Dataset entries:
● ● ● ● ● ● ●

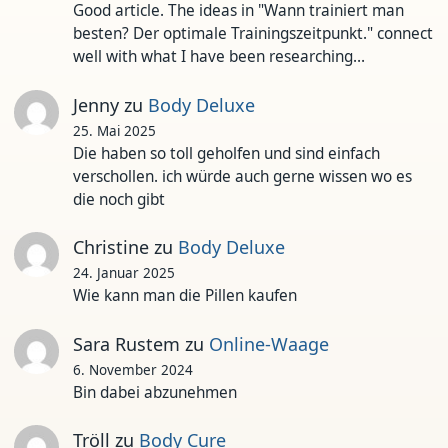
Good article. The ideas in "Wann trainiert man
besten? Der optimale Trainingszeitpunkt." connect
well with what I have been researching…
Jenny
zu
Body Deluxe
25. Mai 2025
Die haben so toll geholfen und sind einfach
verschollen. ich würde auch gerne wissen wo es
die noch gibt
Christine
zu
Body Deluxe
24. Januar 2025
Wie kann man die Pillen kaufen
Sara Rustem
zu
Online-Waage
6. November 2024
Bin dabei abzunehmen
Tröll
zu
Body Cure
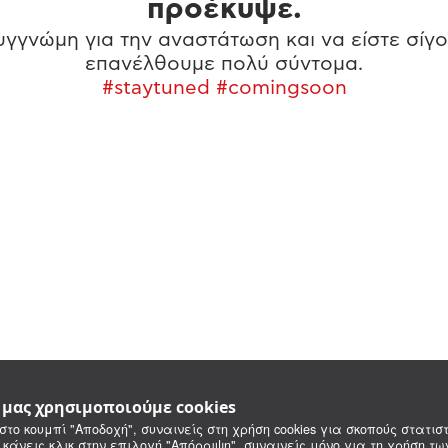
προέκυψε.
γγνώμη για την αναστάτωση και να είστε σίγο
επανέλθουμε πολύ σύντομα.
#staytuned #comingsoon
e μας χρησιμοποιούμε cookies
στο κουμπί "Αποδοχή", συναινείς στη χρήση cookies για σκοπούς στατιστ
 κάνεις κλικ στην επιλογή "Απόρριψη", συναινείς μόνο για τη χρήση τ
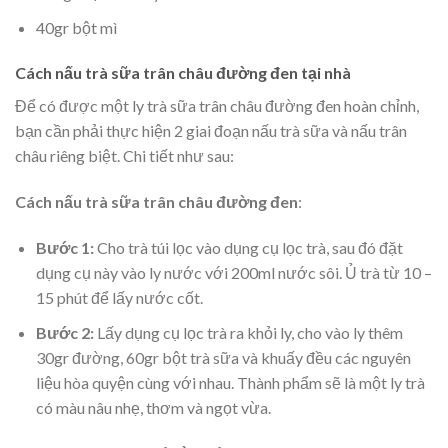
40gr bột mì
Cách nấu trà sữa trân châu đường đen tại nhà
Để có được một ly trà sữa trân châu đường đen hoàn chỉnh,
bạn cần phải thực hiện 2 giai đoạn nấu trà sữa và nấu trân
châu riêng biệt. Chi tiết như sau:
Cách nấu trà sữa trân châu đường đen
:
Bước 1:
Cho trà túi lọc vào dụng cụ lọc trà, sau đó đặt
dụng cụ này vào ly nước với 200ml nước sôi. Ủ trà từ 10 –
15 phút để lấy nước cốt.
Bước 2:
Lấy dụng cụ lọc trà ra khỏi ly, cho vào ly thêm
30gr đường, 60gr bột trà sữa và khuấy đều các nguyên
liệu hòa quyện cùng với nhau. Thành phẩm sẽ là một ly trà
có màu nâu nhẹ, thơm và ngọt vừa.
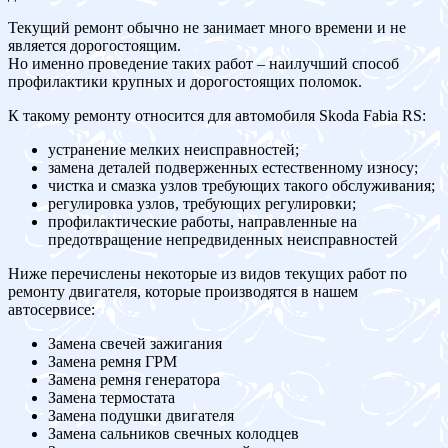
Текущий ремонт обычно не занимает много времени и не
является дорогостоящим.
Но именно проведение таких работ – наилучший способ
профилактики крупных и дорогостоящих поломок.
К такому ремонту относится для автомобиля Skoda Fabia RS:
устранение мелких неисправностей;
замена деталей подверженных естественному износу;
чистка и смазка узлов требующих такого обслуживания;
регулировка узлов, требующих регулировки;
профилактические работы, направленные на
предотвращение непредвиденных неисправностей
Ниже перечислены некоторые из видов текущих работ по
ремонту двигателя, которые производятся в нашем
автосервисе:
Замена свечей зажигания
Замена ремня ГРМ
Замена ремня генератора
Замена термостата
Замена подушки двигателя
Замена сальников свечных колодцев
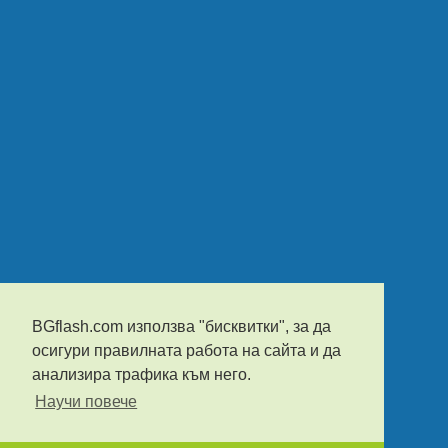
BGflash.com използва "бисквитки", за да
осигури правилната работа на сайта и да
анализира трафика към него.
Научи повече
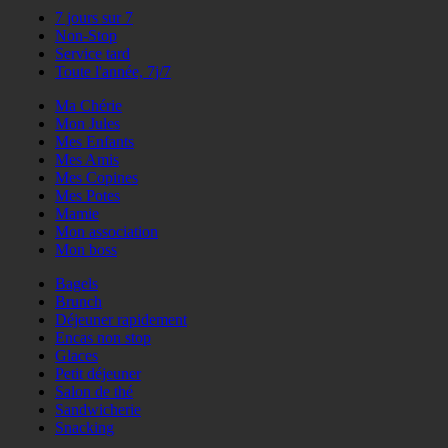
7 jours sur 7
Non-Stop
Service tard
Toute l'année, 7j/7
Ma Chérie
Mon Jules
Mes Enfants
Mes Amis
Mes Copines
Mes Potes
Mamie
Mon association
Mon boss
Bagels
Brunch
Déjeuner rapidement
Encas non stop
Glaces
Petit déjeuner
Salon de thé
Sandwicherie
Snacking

● ● ● ● ● ● ●

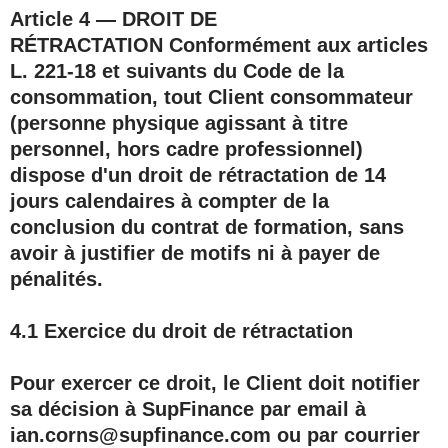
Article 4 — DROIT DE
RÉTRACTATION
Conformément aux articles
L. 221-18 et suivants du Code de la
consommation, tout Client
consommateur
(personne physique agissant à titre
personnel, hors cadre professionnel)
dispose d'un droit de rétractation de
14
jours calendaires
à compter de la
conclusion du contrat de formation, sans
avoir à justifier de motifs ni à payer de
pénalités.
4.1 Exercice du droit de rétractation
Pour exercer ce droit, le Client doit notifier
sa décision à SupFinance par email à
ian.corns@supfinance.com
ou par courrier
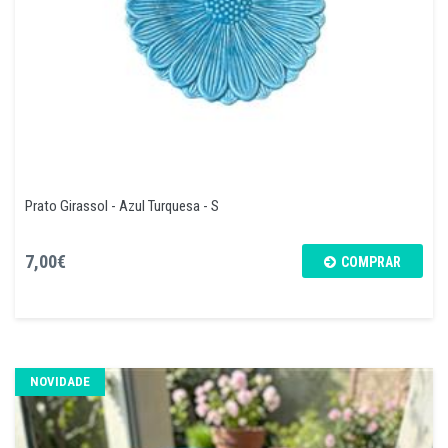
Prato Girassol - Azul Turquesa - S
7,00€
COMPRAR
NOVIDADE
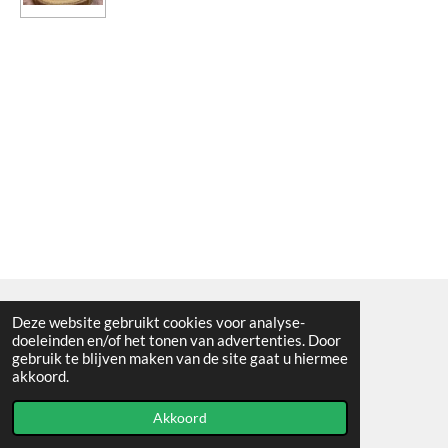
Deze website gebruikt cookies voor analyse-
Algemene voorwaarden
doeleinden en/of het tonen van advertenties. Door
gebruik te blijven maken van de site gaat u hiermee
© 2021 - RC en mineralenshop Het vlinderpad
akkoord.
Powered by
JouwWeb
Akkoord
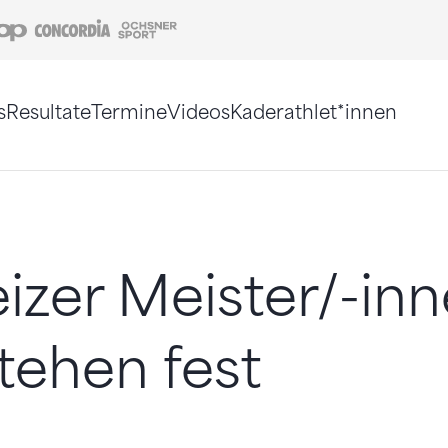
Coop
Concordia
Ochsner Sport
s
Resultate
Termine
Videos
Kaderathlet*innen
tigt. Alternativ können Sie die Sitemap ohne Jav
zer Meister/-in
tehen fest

● ● ● ● ● ● ●

#### [WORK INSTRUCTION]
Check each line of the entries, and copy the ones that contain "cookies".

#### [SOLVED EXERCISE]
e μας χρησιμοποιούμε cookies
στο κουμπί "Αποδοχή", συναινείς στη χρήση cookies για σκοπούς στατιστ
Deze website gebruikt cookies voor analyse-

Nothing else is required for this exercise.